EXERCISE REQUIREMENTS =>
Would you retype exactly the lines below, starting with the one that has "2日に1回が目安で、赤ちゃんの肌着やタオル、シー" and going on through the one that has "教授小畑精和が報告した。そして、「静かな革命」期におい", with no pictures and nothing else?
(RECORDS)
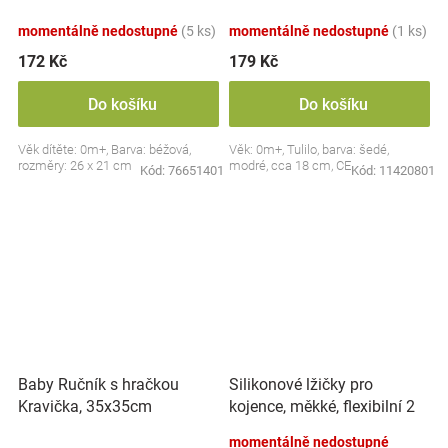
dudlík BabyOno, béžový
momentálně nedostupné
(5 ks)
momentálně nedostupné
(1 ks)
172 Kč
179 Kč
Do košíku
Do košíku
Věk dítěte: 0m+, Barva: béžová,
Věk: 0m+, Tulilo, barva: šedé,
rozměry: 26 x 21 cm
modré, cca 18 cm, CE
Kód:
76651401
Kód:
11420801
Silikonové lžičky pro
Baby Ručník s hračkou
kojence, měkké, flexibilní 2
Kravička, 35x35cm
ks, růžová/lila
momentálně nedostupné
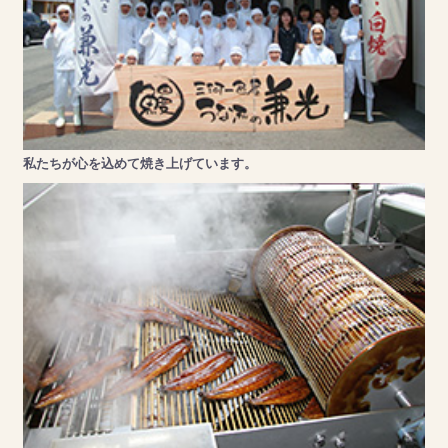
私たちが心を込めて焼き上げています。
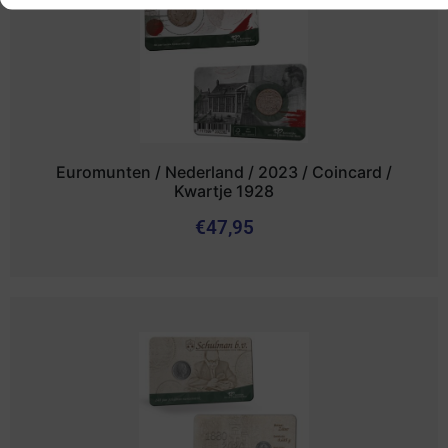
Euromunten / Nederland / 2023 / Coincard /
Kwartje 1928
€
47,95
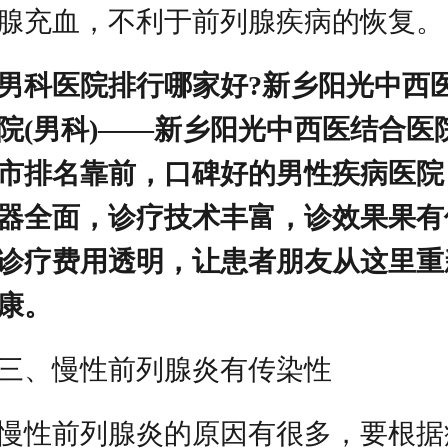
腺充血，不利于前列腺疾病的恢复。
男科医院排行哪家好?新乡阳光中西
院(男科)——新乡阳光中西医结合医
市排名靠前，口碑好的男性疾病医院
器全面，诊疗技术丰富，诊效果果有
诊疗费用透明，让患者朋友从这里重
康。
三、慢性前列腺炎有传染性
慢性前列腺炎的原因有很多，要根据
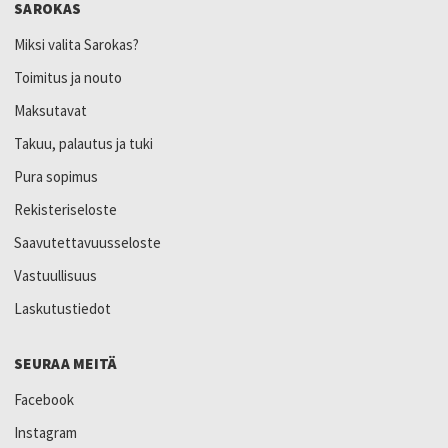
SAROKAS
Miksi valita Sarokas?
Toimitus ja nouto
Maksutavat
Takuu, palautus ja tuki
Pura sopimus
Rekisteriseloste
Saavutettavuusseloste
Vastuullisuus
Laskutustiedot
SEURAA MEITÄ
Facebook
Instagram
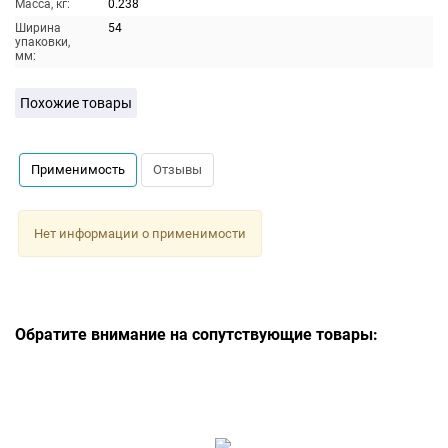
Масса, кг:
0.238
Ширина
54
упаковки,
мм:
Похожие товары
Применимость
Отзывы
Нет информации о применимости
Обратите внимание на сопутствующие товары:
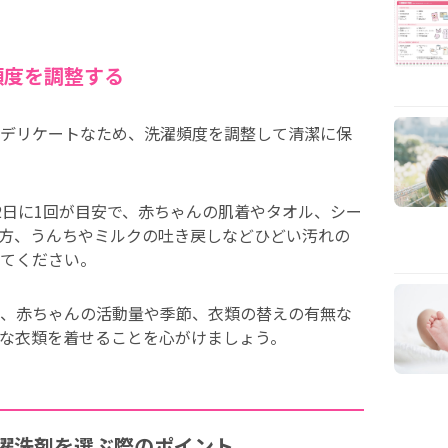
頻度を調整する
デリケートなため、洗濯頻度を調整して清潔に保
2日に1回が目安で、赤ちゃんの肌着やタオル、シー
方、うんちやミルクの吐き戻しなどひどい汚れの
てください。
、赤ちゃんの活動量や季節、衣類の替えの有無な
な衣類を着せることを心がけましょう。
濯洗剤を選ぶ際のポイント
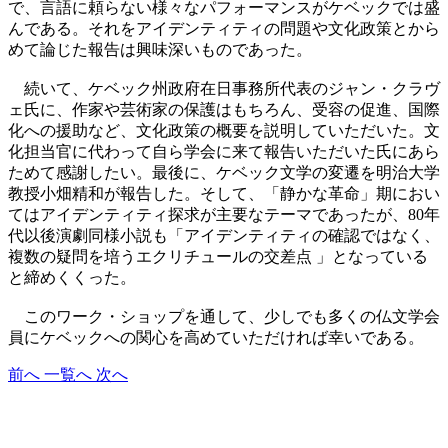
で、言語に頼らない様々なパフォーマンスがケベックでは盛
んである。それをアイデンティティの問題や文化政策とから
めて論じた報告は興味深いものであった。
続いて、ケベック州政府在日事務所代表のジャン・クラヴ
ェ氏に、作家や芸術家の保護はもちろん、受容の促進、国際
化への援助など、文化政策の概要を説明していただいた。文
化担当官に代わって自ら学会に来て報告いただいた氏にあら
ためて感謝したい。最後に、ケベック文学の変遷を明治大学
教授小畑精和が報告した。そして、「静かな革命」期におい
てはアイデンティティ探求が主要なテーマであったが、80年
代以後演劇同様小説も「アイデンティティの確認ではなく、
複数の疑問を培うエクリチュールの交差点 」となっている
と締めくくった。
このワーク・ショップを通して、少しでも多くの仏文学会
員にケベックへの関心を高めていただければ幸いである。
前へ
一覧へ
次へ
(End RECORDS)
RESULT =>
2日に1回が目安で、赤ちゃんの肌着やタオル、シー
方、うんちやミルクの吐き戻しなどひどい汚れの
てください。
、赤ちゃんの活動量や季節、衣類の替えの有無な
な衣類を着せることを心がけましょう。
濯洗剤を選ぶ際のポイント
で、言語に頼らない様々なパフォーマンスがケベックでは盛
んである。それをアイデンティティの問題や文化政策とから
めて論じた報告は興味深いものであった。
続いて、ケベック州政府在日事務所代表のジャン・クラヴ
ェ氏に、作家や芸術家の保護はもちろん、受容の促進、国際
化への援助など、文化政策の概要を説明していただいた。文
化担当官に代わって自ら学会に来て報告いただいた氏にあら
ためて感謝したい。最後に、ケベック文学の変遷を明治大学
教授小畑精和が報告した。そして、「静かな革命」期におい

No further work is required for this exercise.